[Opening RECORDS FOR THE TASK section]

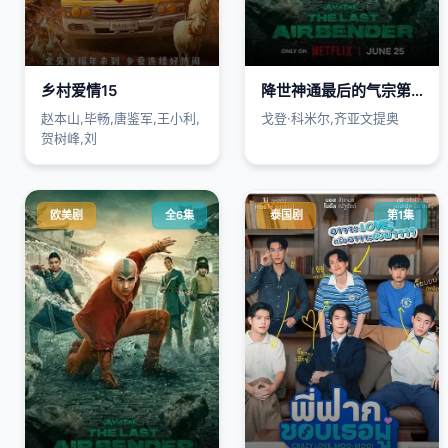
乡村爱情15
降世神通最后的气宗第二季
赵本山,毕畅,唐鉴军,王小利,
戈登·科米尔,齐亚文提奥
贺树峰,刘
欧美剧
全6集
泰国剧
第1集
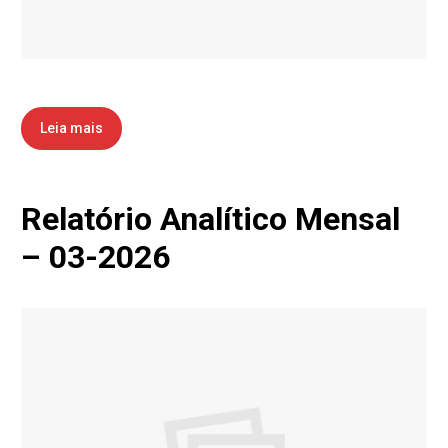
Leia mais
Relatório Analítico Mensal
– 03-2026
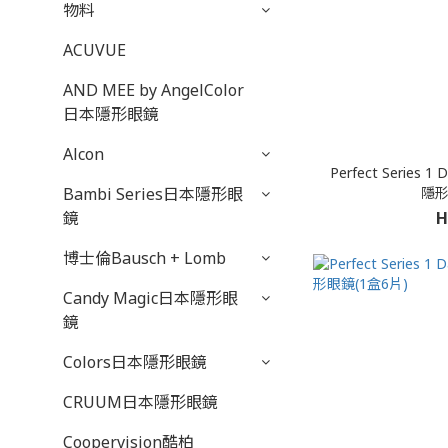
物料
ACUVUE
AND MEE by AngelColor
日本隱形眼鏡
Alcon
Perfect Series
隱形
Bambi Series日本隱形眼
H
鏡
博士倫Bausch + Lomb
Candy Magic日本隱形眼
鏡
Colors日本隱形眼鏡
CRUUM日本隱形眼鏡
Coopervision酷柏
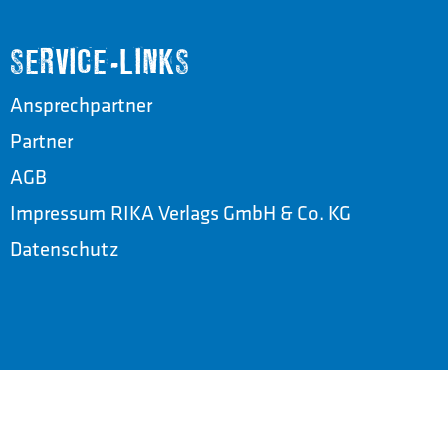
SERVICE-LINKS
Ansprechpartner
Partner
AGB
Impressum RIKA Verlags GmbH & Co. KG
Datenschutz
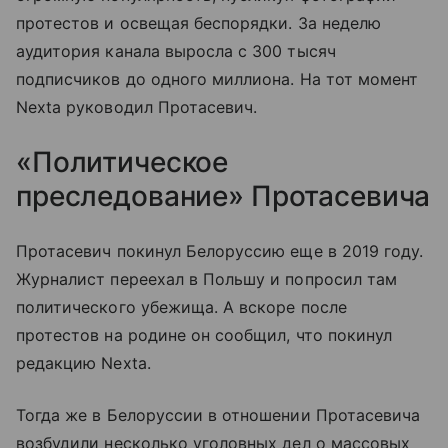
протестов и освещая беспорядки. За неделю
аудитория канала выросла с 300 тысяч
подписчиков до одного миллиона. На тот момент
Nexta руководил Протасевич.
«Политическое
преследование» Протасевича
Протасевич покинул Белоруссию еще в 2019 году.
Журналист переехал в Польшу и попросил там
политического убежища. А вскоре после
протестов на родине он сообщил, что покинул
редакцию Nexta.
Тогда же в Белоруссии в отношении Протасевича
возбудили несколько уголовных дел о массовых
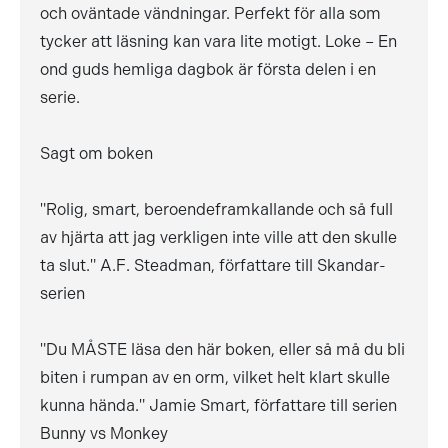
och oväntade vändningar. Perfekt för alla som
tycker att läsning kan vara lite motigt. Loke – En
ond guds hemliga dagbok är första delen i en
serie.
Sagt om boken
"Rolig, smart, beroendeframkallande och så full
av hjärta att jag verkligen inte ville att den skulle
ta slut." A.F. Steadman, författare till Skandar-
serien
"Du MÅSTE läsa den här boken, eller så må du bli
biten i rumpan av en orm, vilket helt klart skulle
kunna hända." Jamie Smart, författare till serien
Bunny vs Monkey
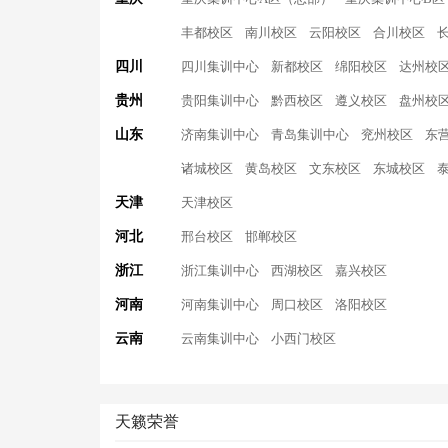
丰都校区
南川校区
云阳校区
合川校区
四川
四川集训中心
新都校区
绵阳校区
达州校
贵州
贵阳集训中心
黔西校区
遵义校区
盘州校
山东
济南集训中心
青岛集训中心
兖州校区
东
诸城校区
黄岛校区
文东校区
东城校区
天津
天津校区
河北
邢台校区
邯郸校区
浙江
浙江集训中心
西湖校区
嘉兴校区
河南
河南集训中心
周口校区
洛阳校区
云南
云南集训中心
小西门校区
天籁荣誉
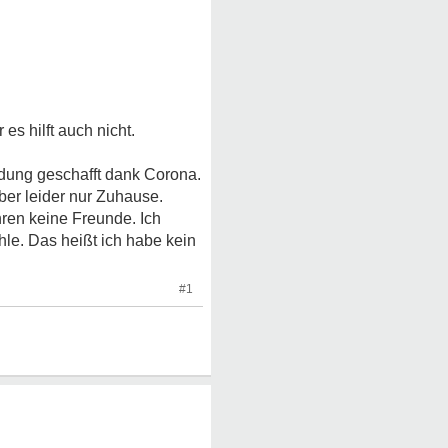
es hilft auch nicht.
ldung geschafft dank Corona.
ber leider nur Zuhause.
hren keine Freunde. Ich
hle. Das heißt ich habe kein
#1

[Closing RECORDS FOR THE TASK section]

WHAT TO PRODUCE:
Copy only the lines above from the one containing "Datenschutz" through the one containing "политического убежища. А вскоре после", both included. Leave out the pictures.

EXPECTED OUTPUT:
Datenschutz
протестов и освещая беспорядки. За неделю
аудитория канала выросла с 300 тысяч
подписчиков до одного миллиона. На тот момент
Nexta руководил Протасевич.
«Политическое
преследование» Протасевича
Протасевич покинул Белоруссию еще в 2019 году.
Журналист переехал в Польшу и попросил там
политического убежища. А вскоре после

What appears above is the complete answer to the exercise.